== Task to complete ==
Starting with the line that has "た精度の高い製作プロセスにより、材料の無駄を最小限" in the records below and ending with the line that has "めのパーティングラインがありますので、一緒にサ", output those lines exactly and nothing more; omit the pictures.

== Data supplied ==
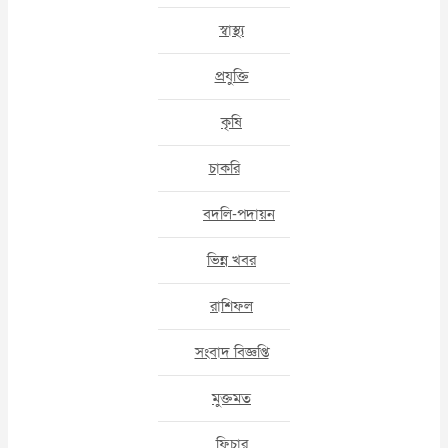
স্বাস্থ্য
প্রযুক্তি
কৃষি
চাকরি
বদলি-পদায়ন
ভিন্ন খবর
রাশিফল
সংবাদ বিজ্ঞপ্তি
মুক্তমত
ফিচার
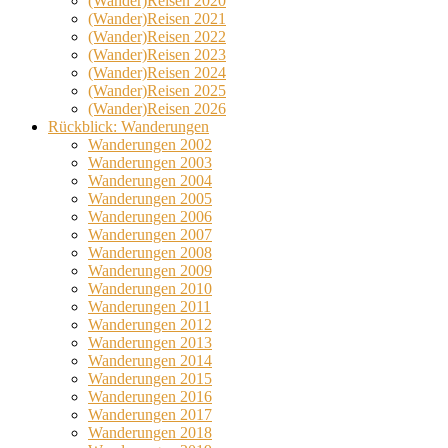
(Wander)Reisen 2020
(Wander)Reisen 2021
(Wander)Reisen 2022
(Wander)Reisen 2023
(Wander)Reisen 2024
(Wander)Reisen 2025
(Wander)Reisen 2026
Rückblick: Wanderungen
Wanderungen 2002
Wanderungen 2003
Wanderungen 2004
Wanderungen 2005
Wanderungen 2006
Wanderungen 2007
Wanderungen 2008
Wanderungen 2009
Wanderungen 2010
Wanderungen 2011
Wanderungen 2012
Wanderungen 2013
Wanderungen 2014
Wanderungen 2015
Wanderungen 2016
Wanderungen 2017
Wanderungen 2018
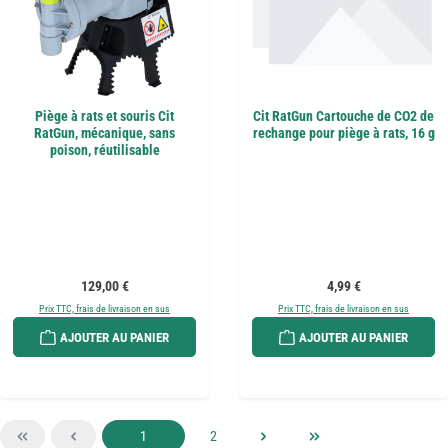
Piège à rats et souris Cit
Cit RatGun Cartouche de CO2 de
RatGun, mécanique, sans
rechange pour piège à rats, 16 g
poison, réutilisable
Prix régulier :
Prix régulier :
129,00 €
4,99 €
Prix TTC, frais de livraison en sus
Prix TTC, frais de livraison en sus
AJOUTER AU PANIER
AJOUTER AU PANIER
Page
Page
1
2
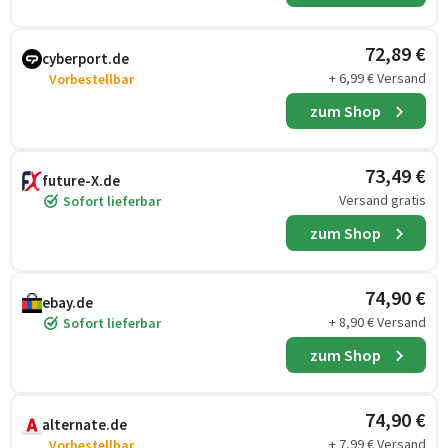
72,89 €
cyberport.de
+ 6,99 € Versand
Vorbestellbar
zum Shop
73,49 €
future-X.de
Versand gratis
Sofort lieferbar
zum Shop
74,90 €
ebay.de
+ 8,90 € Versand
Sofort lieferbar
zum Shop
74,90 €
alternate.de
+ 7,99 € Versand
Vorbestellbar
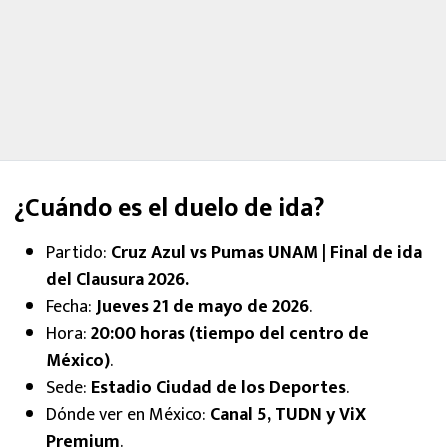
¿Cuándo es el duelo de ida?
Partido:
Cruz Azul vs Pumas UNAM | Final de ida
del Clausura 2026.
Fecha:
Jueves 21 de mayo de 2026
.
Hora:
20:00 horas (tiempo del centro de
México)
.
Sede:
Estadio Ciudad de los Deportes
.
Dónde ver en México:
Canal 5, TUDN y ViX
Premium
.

---

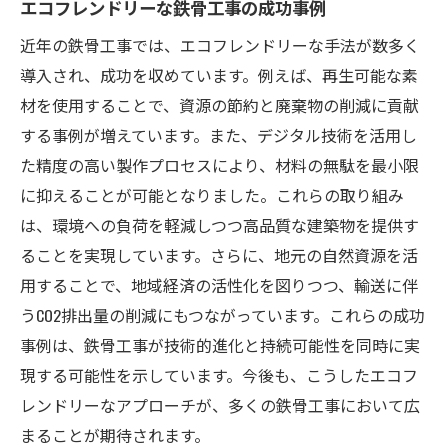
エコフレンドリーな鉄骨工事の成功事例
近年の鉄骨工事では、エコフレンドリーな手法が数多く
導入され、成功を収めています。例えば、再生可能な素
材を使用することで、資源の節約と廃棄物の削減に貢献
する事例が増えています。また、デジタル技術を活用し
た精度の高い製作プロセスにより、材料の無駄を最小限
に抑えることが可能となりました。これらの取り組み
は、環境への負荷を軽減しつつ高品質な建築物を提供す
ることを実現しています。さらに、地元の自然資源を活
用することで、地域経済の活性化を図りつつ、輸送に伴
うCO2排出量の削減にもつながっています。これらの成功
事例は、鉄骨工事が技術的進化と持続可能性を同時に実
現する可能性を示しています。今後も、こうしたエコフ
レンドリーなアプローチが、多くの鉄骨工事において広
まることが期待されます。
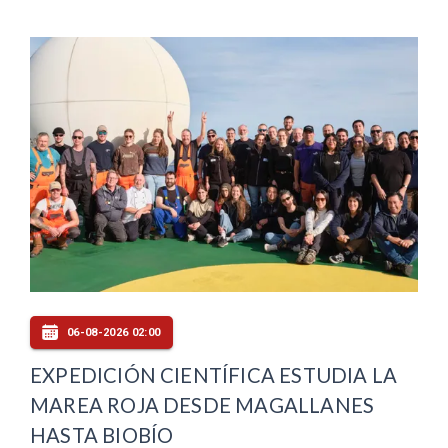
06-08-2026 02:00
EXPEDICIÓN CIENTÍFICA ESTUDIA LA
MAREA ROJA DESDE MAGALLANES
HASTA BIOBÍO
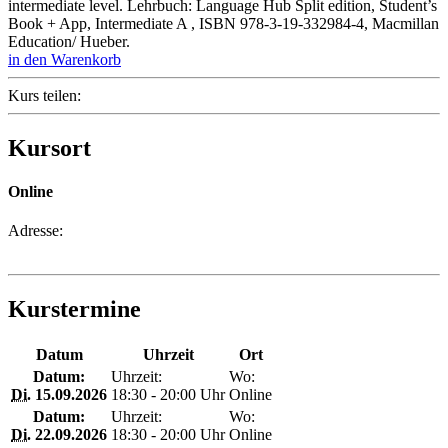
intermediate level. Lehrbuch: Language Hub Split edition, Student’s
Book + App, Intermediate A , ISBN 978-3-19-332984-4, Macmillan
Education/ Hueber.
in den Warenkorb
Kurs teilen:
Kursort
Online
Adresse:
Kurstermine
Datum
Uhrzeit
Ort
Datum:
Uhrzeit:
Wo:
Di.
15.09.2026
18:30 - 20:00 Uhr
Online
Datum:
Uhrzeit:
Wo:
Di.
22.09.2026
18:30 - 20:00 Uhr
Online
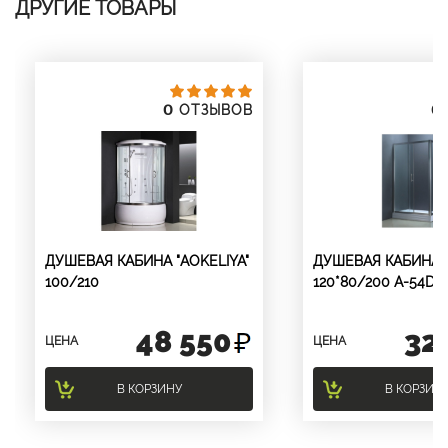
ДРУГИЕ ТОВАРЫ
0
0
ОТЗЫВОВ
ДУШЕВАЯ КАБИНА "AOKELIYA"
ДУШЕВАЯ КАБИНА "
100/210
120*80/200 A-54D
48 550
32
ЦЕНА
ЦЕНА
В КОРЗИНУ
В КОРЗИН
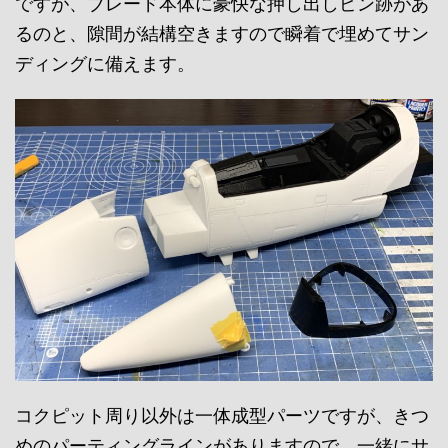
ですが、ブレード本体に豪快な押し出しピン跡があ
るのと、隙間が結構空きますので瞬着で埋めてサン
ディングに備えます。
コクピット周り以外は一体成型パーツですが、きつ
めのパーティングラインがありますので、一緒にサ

== Answer to this task ==
た精度の高い製作プロセスにより、材料の無駄を最小限
に抑えることが可能となりました。これらの取り組み
は、環境への負荷を軽減しつつ高品質な建築物を提供す
ることを実現しています。さらに、地元の自然資源を活
用することで、地域経済の活性化を図りつつ、輸送に伴
うCO2排出量の削減にもつながっています。これらの成功
事例は、鉄骨工事が技術的進化と持続可能性を同時に実
現する可能性を示しています。今後も、こうしたエコフ
レンドリーなアプローチが、多くの鉄骨工事において広
まることが期待されます。
06-08-2026 02:00
EXPEDICIÓN CIENTÍFICA ESTUDIA LA
MAREA ROJA DESDE MAGALLANES
HASTA BIOBÍO
intermediate level. Lehrbuch: Language Hub Split edition, Student’s
Book + App, Intermediate A , ISBN 978-3-19-332984-4, Macmillan
Education/ Hueber.
in den Warenkorb
Kurs teilen:
Kursort
Online
Adresse:
Kurstermine
Datum
Uhrzeit
Ort
Datum:
Uhrzeit:
Wo:
Di.
15.09.2026
18:30 - 20:00 Uhr
Online
Datum:
Uhrzeit:
Wo:
Di.
22.09.2026
18:30 - 20:00 Uhr
Online
ДРУГИЕ ТОВАРЫ
0
0
ОТЗЫВОВ
ДУШЕВАЯ КАБИНА "AOKELIYA"
ДУШЕВАЯ КАБИНА "
100/210
120*80/200 A-54D
48 550
32
ЦЕНА
ЦЕНА
В КОРЗИНУ
В КОРЗИН
ですが、ブレード本体に豪快な押し出しピン跡があ
るのと、隙間が結構空きますので瞬着で埋めてサン
ディングに備えます。
コクピット周り以外は一体成型パーツですが、きつ
めのパーティングラインがありますので、一緒にサ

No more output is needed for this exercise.